Meta Pixel “scandal” surprises too many tax-payers

Welcome to the internet in 2023.
13 July 2023

Your data online meets…the world. Sources: Shutterstock & Meta

Getting your Trinity Audio player ready...

The revelation that Meta’s tracking technology, Pixel, was deployed on three US tax return preparation websites has caused shockwaves that have spread as far as the Senate. A report by Democrats urges further investigation to see exactly what information Meta had access to.

In a letter to the IRS and several other peri governmental organizations, the seven signatories say there has been “a shocking breach of taxpayer privacy by tax prep companies and by Big Tech firms.”

The tax preparation companies installed Pixel code snippets on their websites that allowed them to monitor users’ activities while on site. The data is sent to Meta, which correlates it and helps companies optimize their activities for marketing or site optimization.

It’s worth noting that the tax-preparation companies also ran similar code snippets from Google, which denied tracking users.

Meta Pixel’s tracking

What’s most surprising about the “revelations” is the revelation that many people are surprised. Tracking end-users is commonplace, bordering on ubiquitous on the modern ‘web. Whether using a browser or mobile app, internet users are constantly tracked through Meta’s Pixel, Google Analytics cookies, or any number of the many thousands of tracking methods.

On this author’s smartphone, for example, there have been 29,313 tracking attempts recorded in the last week. A tracking attempt typically comprises third-party software installed in an app (or website) attempting to “phone home” with data such as location, network, phone ID, ZIP code, email address, contacts lists, and many more juicy digital tidbits.

Mastodon reactions to Meta Pixel scandals in the NHS

Source: Fosstodon.org

That situation has led to the emergence of many ad-blocking, anti-tracking and -fingerprinting methods, including browser add-ons such as UBlock Origin, Privacy Badger, and NoScript. A game of cat-and-mouse is constantly played out by digital advertisers and anti-tracker software developers, with new methods of fingerprinting users springing up as quickly as prophylactic methods are spun up.

Tracking technology is deliberately simple to deploy on an organization’s internet real estate (websites and apps) and is often free to use. Data is collected by the third party and can be used for its own purposes. In addition to Meta, there’s Google, Adobe, OneSignal, Microsoft, Urban Airship, Criteo, Amazon, Index Exchange, Bing, Improve Digital, Adform, Yahoo, Twitter, Zemanta, Yieldlab, et al. ad nauseam – there are literally thousands of companies offering tracking methods.
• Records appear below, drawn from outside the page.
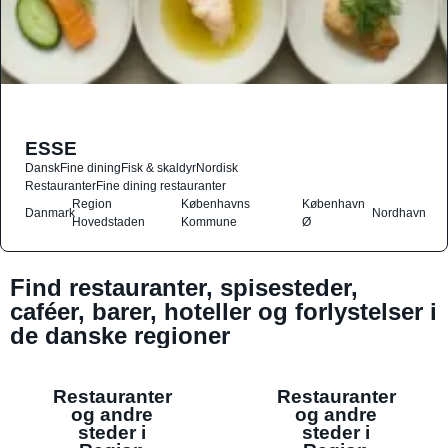
ESSE
Dansk
Fine dining
Fisk & skaldyr
Nordisk
Restauranter
Fine dining restauranter
Region
Københavns
København
Danmark
Nordhavn
Hovedstaden
Kommune
Ø
Find restauranter, spisesteder,
caféer, barer, hoteller og forlystelser i
de danske regioner
Restauranter
Restauranter
og andre
og andre
steder i
steder i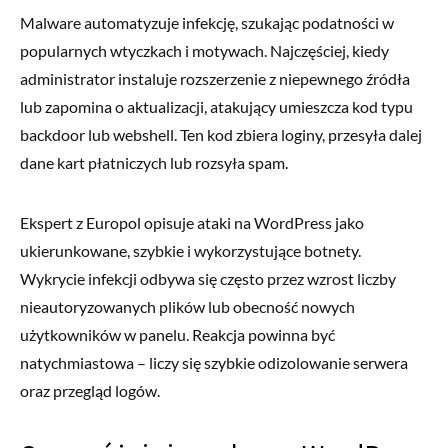
Malware automatyzuje infekcję, szukając podatności w
popularnych wtyczkach i motywach. Najczęściej, kiedy
administrator instaluje rozszerzenie z niepewnego źródła
lub zapomina o aktualizacji, atakujący umieszcza kod typu
backdoor lub webshell. Ten kod zbiera loginy, przesyła dalej
dane kart płatniczych lub rozsyła spam.
Ekspert z Europol opisuje ataki na WordPress jako
ukierunkowane, szybkie i wykorzystujące botnety.
Wykrycie infekcji odbywa się często przez wzrost liczby
nieautoryzowanych plików lub obecność nowych
użytkowników w panelu. Reakcja powinna być
natychmiastowa – liczy się szybkie odizolowanie serwera
oraz przegląd logów.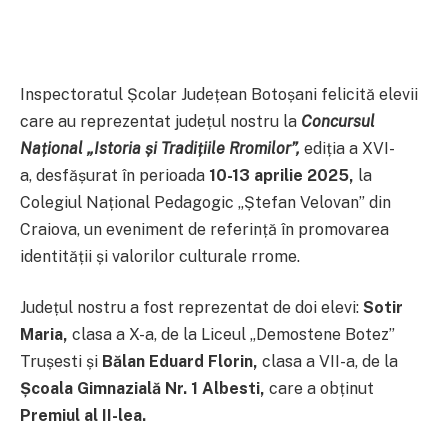
Inspectoratul Școlar Județean Botoșani felicită elevii
care au reprezentat județul nostru la
Concursul
Național „Istoria și Tradițiile Rromilor”,
ediția a XVI-
a,
desfășurat în perioada
10-13 aprilie 2025,
la
Colegiul Național Pedagogic „Ștefan Velovan” din
Craiova, un eveniment de referință în promovarea
identității și valorilor culturale rrome.
Județul nostru a fost reprezentat de doi elevi:
Sotir
Maria,
clasa a X-a, de la Liceul „Demostene Botez”
Trușesti și
Bălan Eduard Florin,
clasa a VII-a, de la
Școala Gimnazială Nr. 1 Albesti,
care a obținut
Premiul al II-lea.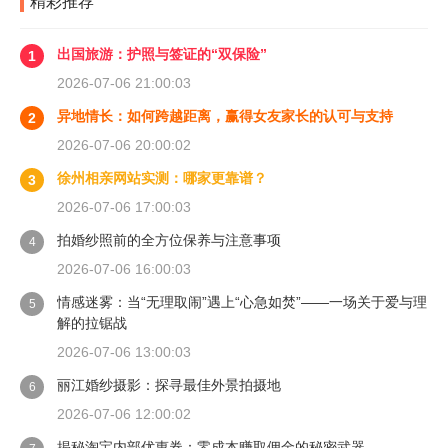
精彩推荐
出国旅游：护照与签证的“双保险”
1
2026-07-06 21:00:03
异地情长：如何跨越距离，赢得女友家长的认可与支持
2
2026-07-06 20:00:02
徐州相亲网站实测：哪家更靠谱？
3
2026-07-06 17:00:03
拍婚纱照前的全方位保养与注意事项
4
2026-07-06 16:00:03
情感迷雾：当“无理取闹”遇上“心急如焚”——一场关于爱与理
5
解的拉锯战
2026-07-06 13:00:03
丽江婚纱摄影：探寻最佳外景拍摄地
6
2026-07-06 12:00:02
揭秘淘宝内部优惠券：零成本赚取佣金的秘密武器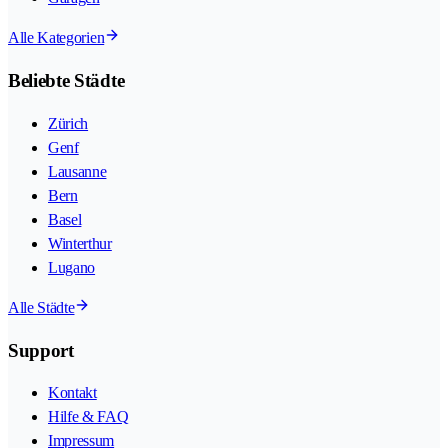
Alle Kategorien
Beliebte Städte
Zürich
Genf
Lausanne
Bern
Basel
Winterthur
Lugano
Alle Städte
Support
Kontakt
Hilfe & FAQ
Impressum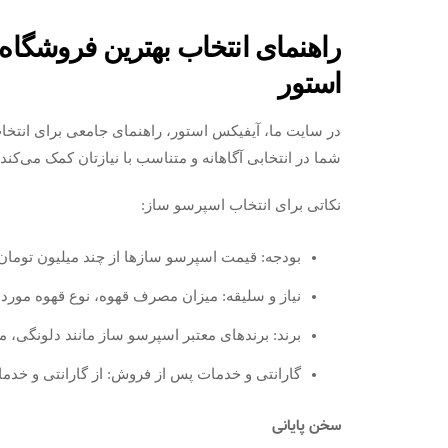
راهنمای انتخاب بهترین فروشگاه
استور
در سایت ما، آیفیکس استور، راهنمای جامعی برای انتخا
شما در انتخابی آگاهانه و متناسب با نیازتان کمک می‌کند.
نکاتی برای انتخاب اسپرسو ساز:
بودجه: قیمت اسپرسو سازها از چند میلیون تومان 
نیاز و سلیقه: میزان مصرف قهوه، نوع قهوه مورد عل
برند: برندهای معتبر اسپرسو ساز مانند دلونگی، مب
گارانتی و خدمات پس از فروش: از گارانتی و خد
سخن پایانی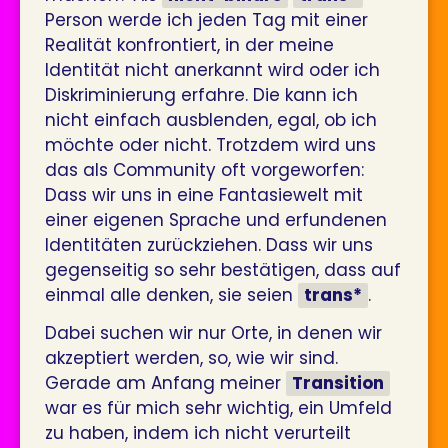
Person werde ich jeden Tag mit einer
Realität konfrontiert, in der meine
Identität nicht anerkannt wird oder ich
Diskriminierung erfahre. Die kann ich
nicht einfach ausblenden, egal, ob ich
möchte oder nicht. Trotzdem wird uns
das als Community oft vorgeworfen:
Dass wir uns in eine Fantasiewelt mit
einer eigenen Sprache und erfundenen
Identitäten zurückziehen. Dass wir uns
gegenseitig so sehr bestätigen, dass auf
einmal alle denken, sie seien
trans*
.
Dabei suchen wir nur Orte, in denen wir
akzeptiert werden, so, wie wir sind.
Gerade am Anfang meiner
Transition
war es für mich sehr wichtig, ein Umfeld
zu haben, indem ich nicht verurteilt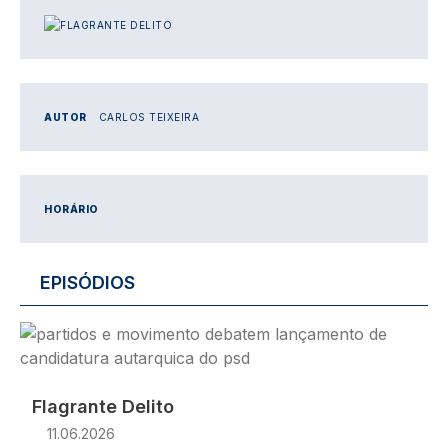
IMAGEM
AUTOR
CARLOS TEIXEIRA
HORÁRIO
EPISÓDIOS
Imagem
Flagrante Delito
11.06.2026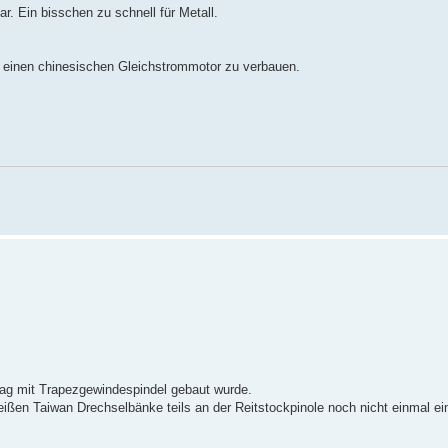
. Ein bisschen zu schnell für Metall.
h einen chinesischen Gleichstrommotor zu verbauen.
lag mit Trapezgewindespindel gebaut wurde.
eißen Taiwan Drechselbänke teils an der Reitstockpinole noch nicht einmal ei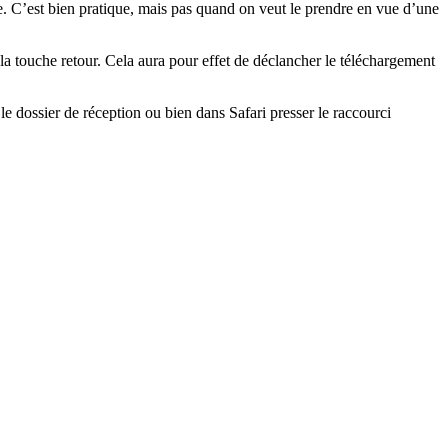
ne. C’est bien pratique, mais pas quand on veut le prendre en vue d’une
er la touche retour. Cela aura pour effet de déclancher le téléchargement
e dossier de réception ou bien dans Safari presser le raccourci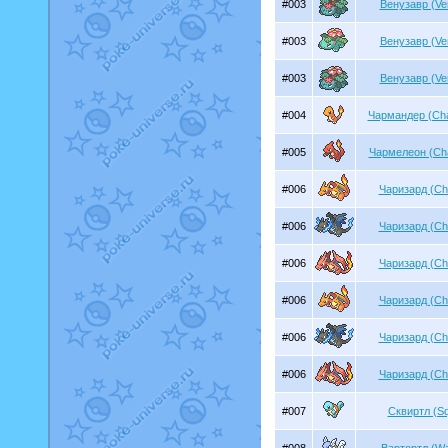
#003
Венузавр (Ve
#003
Венузавр (Ve
#003
Венузавр (Ve
#004
Чармандер (Ch
#005
Чармелеон (Ch
#006
Чаризард (Ch
#006
Чаризард (Ch
#006
Чаризард (Ch
#006
Чаризард (Ch
#006
Чаризард (Ch
#006
Чаризард (Ch
#007
Сквиртл (Squ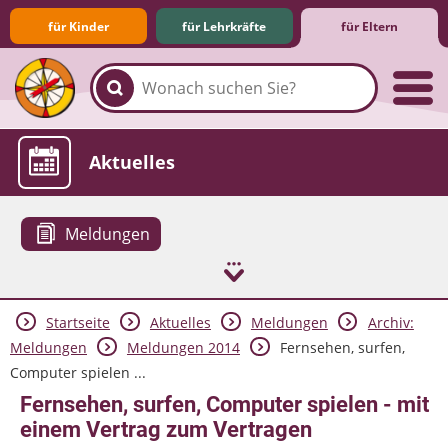
für Kinder
für Lehrkräfte
für Eltern
Familie & Medien
Spieletipps & Lernsoftware
Die Jüngsten im Netz
Lexikon
Aktuelles
Meldungen
Startseite
Aktuelles
Meldungen
Archiv:
Meldungen
Meldungen 2014
Fernsehen, surfen,
Computer spielen ...
Fernsehen, surfen, Computer spielen - mit
einem Vertrag zum Vertragen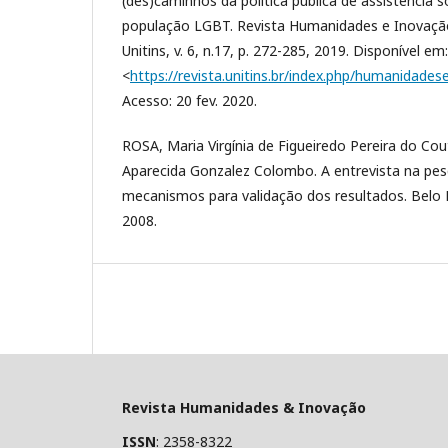
(des)caminhos da política pública de assistência 
população LGBT. Revista Humanidades e Inovação: 
Unitins, v. 6, n.17, p. 272-285, 2019. Disponível em:
<
https://revista.unitins.br/index.php/humanidades
Acesso: 20 fev. 2020.
ROSA, Maria Virgínia de Figueiredo Pereira do C
Aparecida Gonzalez Colombo. A entrevista na pesq
mecanismos para validação dos resultados. Belo 
2008.
Revista Humanidades & Inovação
ISSN
: 2358-8322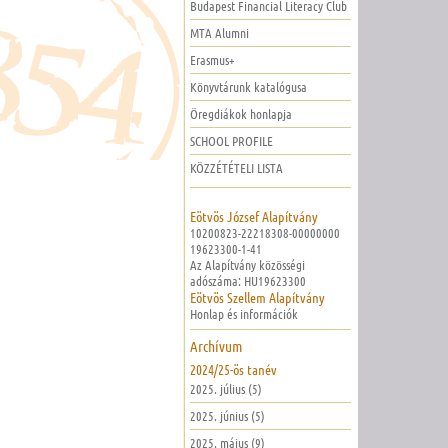
Budapest Financial Literacy Club
MTA Alumni
Erasmus+
Könyvtárunk katalógusa
Öregdiákok honlapja
SCHOOL PROFILE
KÖZZÉTÉTELI LISTA
Eötvös József Alapítvány
10200823-22218308-00000000
19623300-1-41
Az Alapítvány közösségi
adószáma: HU19623300
Eötvös Szellem Alapítvány
Honlap és információk
Archívum
2024/25-ös tanév
2025. július (5)
2025. június (5)
2025. május (9)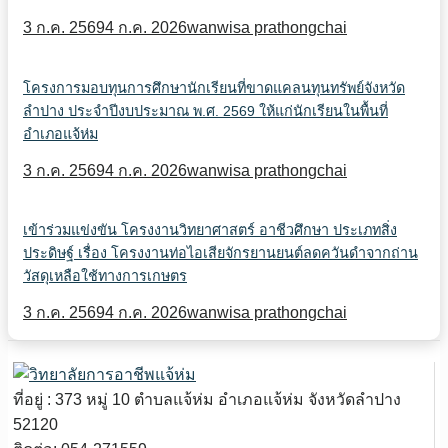
3 ก.ค. 2569
4 ก.ค. 2026
wanwisa prathongchai
โครงการมอบทุนการศึกษานักเรียนที่ขาดแคลนทุนทรัพย์จังหวัด
ลำปาง ประจำปีงบประมาณ พ.ศ. 2569 ให้แก่นักเรียนในพื้นที่
อำเภอแจ้ห่ม
3 ก.ค. 2569
4 ก.ค. 2026
wanwisa prathongchai
เข้าร่วมแข่งขัน โครงงานวิทยาศาสตร์ อาชีวศึกษา ประเภทสิ่ง
ประดิษฐ์ เรื่อง โครงงานท่อไอเสียจักรยานยนต์ลดควันดำจากถ่าน
วัสดุเหลือใช้ทางการเกษตร
3 ก.ค. 2569
4 ก.ค. 2026
wanwisa prathongchai
ที่อยู่ : 373 หมู่ 10 ตำบลแจ้ห่ม อำเภอแจ้ห่ม จังหวัดลำปาง
52120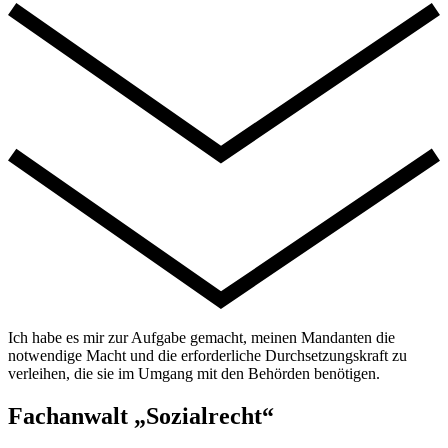
Ich habe es mir zur Aufgabe gemacht, meinen Mandanten die
notwendige Macht und die erforderliche Durchsetzungskraft zu
verleihen, die sie im Umgang mit den Behörden benötigen.
Fachanwalt „Sozialrecht“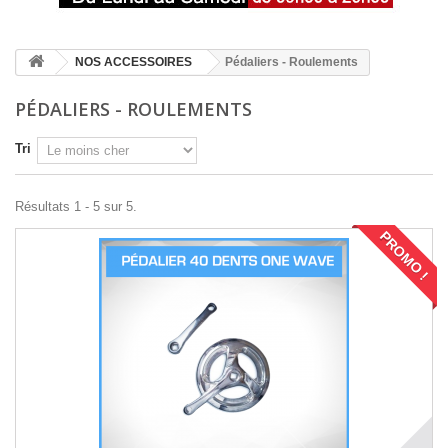
NOS ACCESSOIRES
Pédaliers - Roulements
PÉDALIERS - ROULEMENTS
Tri
Résultats 1 - 5 sur 5.
PROMO !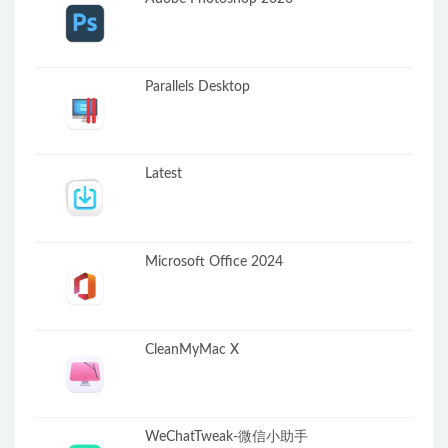
Parallels Desktop
Latest
Microsoft Office 2024
CleanMyMac X
WeChatTweak-微信小助手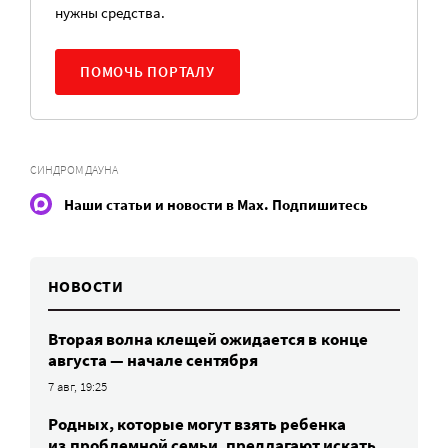
нужны средства.
ПОМОЧЬ ПОРТАЛУ
СИНДРОМ ДАУНА
Наши статьи и новости в Max. Подпишитесь
НОВОСТИ
Вторая волна клещей ожидается в конце
августа — начале сентября
7 авг, 19:25
Родных, которые могут взять ребенка
из проблемной семьи, предлагают искать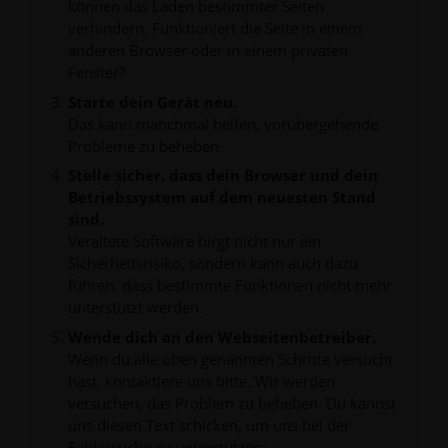
können das Laden bestimmter Seiten
verhindern. Funktioniert die Seite in einem
anderen Browser oder in einem privaten
Fenster?
Starte dein Gerät neu.
Das kann manchmal helfen, vorübergehende
Probleme zu beheben.
Stelle sicher, dass dein Browser und dein
Betriebssystem auf dem neuesten Stand
sind.
Veraltete Software birgt nicht nur ein
Sicherheitsrisiko, sondern kann auch dazu
führen, dass bestimmte Funktionen nicht mehr
unterstützt werden.
Wende dich an den Webseitenbetreiber.
Wenn du alle oben genannten Schritte versucht
hast, kontaktiere uns bitte. Wir werden
versuchen, das Problem zu beheben. Du kannst
uns diesen Text schicken, um uns bei der
Fehlersuche zu unterstützen: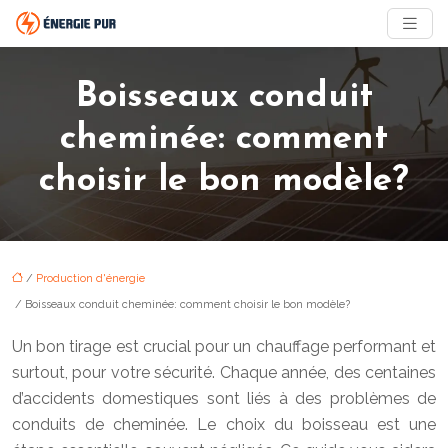
Boisseaux conduit
cheminée: comment
choisir le bon modèle?
/
Production d'énergie
/ Boisseaux conduit cheminée: comment choisir le bon modèle?
Un bon tirage est crucial pour un chauffage performant et
surtout, pour votre sécurité. Chaque année, des centaines
d’accidents domestiques sont liés à des problèmes de
conduits de cheminée. Le choix du boisseau est une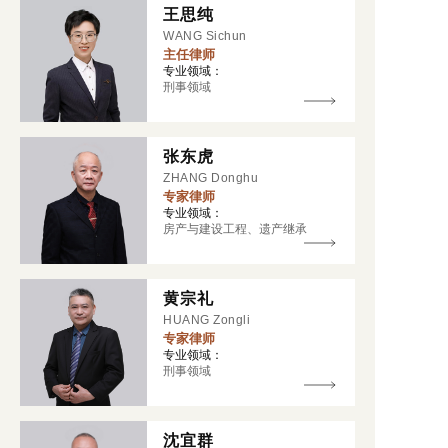
王思纯
WANG Sichun
主任律师
专业领域：
刑事领域
张东虎
ZHANG Donghu
专家律师
专业领域：
房产与建设工程、遗产继承
黄宗礼
HUANG Zongli
专家律师
专业领域：
刑事领域
沈宜群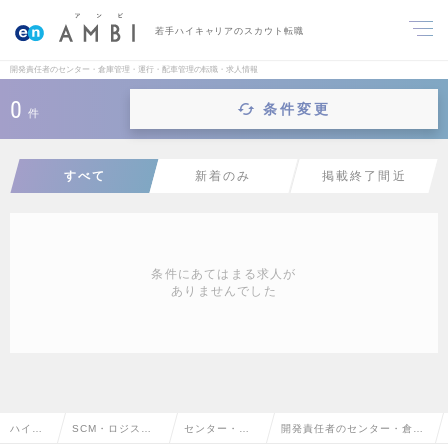
若手ハイキャリアのスカウト転職
開発責任者のセンター・倉庫管理・運行・配車管理の転職・求人情報
0
条件変更
件
すべて
新着のみ
掲載終了間近
条件にあてはまる求人が
ありませんでした
ハイク
SCM・ロジステ
センター・倉
開発責任者のセンター・倉庫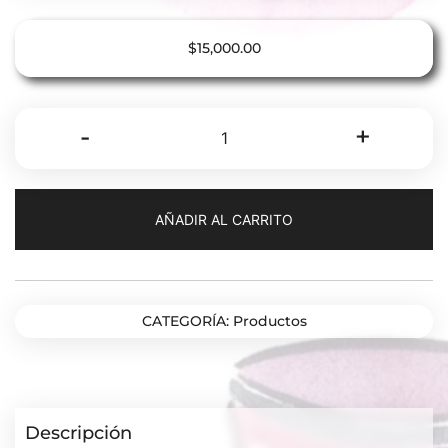
$
15,000.00
A
-
+
Vista
de
Cuervo(v.
AÑADIR AL CARRITO
español,
holandoargentino,
belgranodeutsch)
cantidad
CATEGORÍA:
Productos
Descripción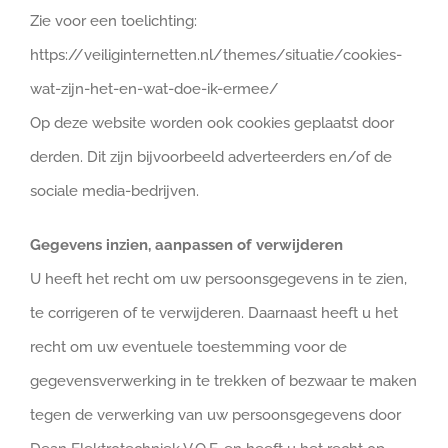
Zie voor een toelichting:
https://veiliginternetten.nl/themes/situatie/cookies-
wat-zijn-het-en-wat-doe-ik-ermee/
Op deze website worden ook cookies geplaatst door
derden. Dit zijn bijvoorbeeld adverteerders en/of de
sociale media-bedrijven.
Gegevens inzien, aanpassen of verwijderen
U heeft het recht om uw persoonsgegevens in te zien,
te corrigeren of te verwijderen. Daarnaast heeft u het
recht om uw eventuele toestemming voor de
gegevensverwerking in te trekken of bezwaar te maken
tegen de verwerking van uw persoonsgegevens door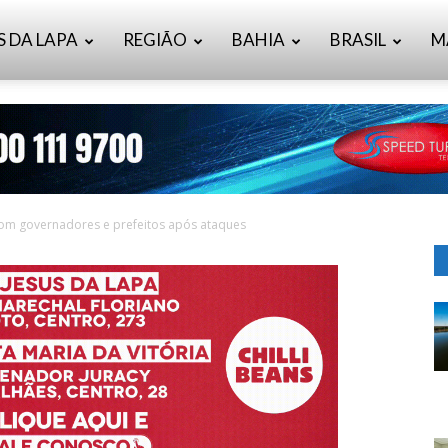
S DA LAPA
REGIÃO
BAHIA
BRASIL
M
com governadores e prefeitos após ataques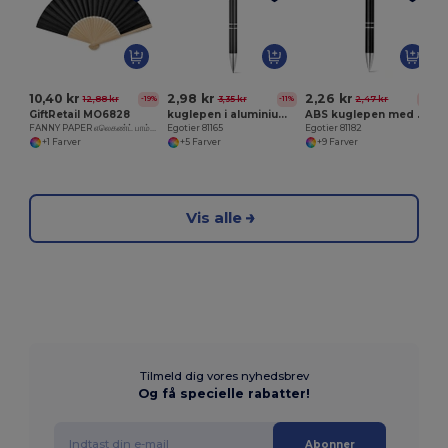
E
10,40 kr
2,98 kr
2,26 kr
12,88 kr
3,35 kr
2,47 kr
-19%
-11%
-9%
GiftRetail MO6828
kuglepen i aluminium med clip
ABS kuglepen med metalclips
FANNY PAPER எலெகண்ட் பாம்பூஸ் ஹாண்ட்விட் மெத் பேப்பர்பிளாட்
Egotier 81165
Egotier 81182
+1 Farver
+5 Farver
+9 Farver
Vis alle
Tilmeld dig vores nyhedsbrev
Og få specielle rabatter!
Abonner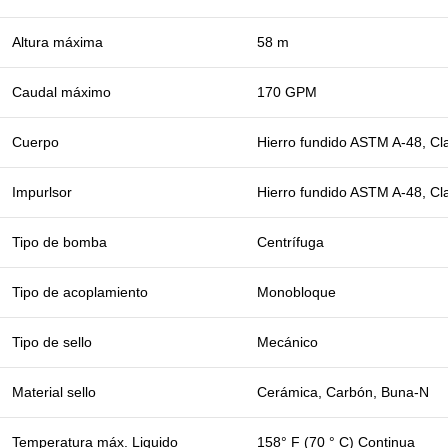
Altura máxima
58 m
Caudal máximo
170 GPM
Cuerpo
Hierro fundido ASTM A-48, Cl
Impurlsor
Hierro fundido ASTM A-48, Cl
Tipo de bomba
Centrífuga
Tipo de acoplamiento
Monobloque
Tipo de sello
Mecánico
Material sello
Cerámica, Carbón, Buna-N
Temperatura máx. Liquido
158° F (70 ° C) Continua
Meta Pixel in black and white

The small print of the Pixel documentation does note that some users may need to be wary of GDPR legislation, and those wishing to collate data from iOS devices may struggle due to Apple’s shutting down of default tracking capabilities on apps available from its App Store.

Small print from Meta Pixel documentation.

Source: Meta

The horror exhibited in the tone of the Democrats’ lawmakers’ letter to the IRS and its watchdog exhibits the kind of naivete that is all too prevalent. Similar tones of outrage are present when journalists “discover” that TikTok (owned by Bytedance) allows access to American and Australian citizens’ data by Chinese people working for a Chinese company.

News item on TikTok saying it allows Chinese people to see Americans' data

Source: Buzzfeed

Australian users' data sent to China.

Source: The Guardian

The truth is that any company deploying tracking technology for whatever reason on its website or in its apps is sending data to the company that supplies the tracking code. If an organization works in any area where privacy is important to its users, it must know that its real estate is handing information to a third party.

Although companies may only be interested in their customers’ traversals around their websites, the data collected by the tracking technology company may not be limited. Similarly, those signing up for the “free” tiers of user tracking may get only limited metrics (until they start to pay up, of course). But the tracking company – you can be sure – will absorb all the information it can.

That a third party receiving data may be in Beijing or San Francisco is irrelevant. Companies need to know that using off-the-shelf tracking technology supplied by a third-party spills their information to that third party. Whether that’s a good deal to get internal marketing insights is highly debatable.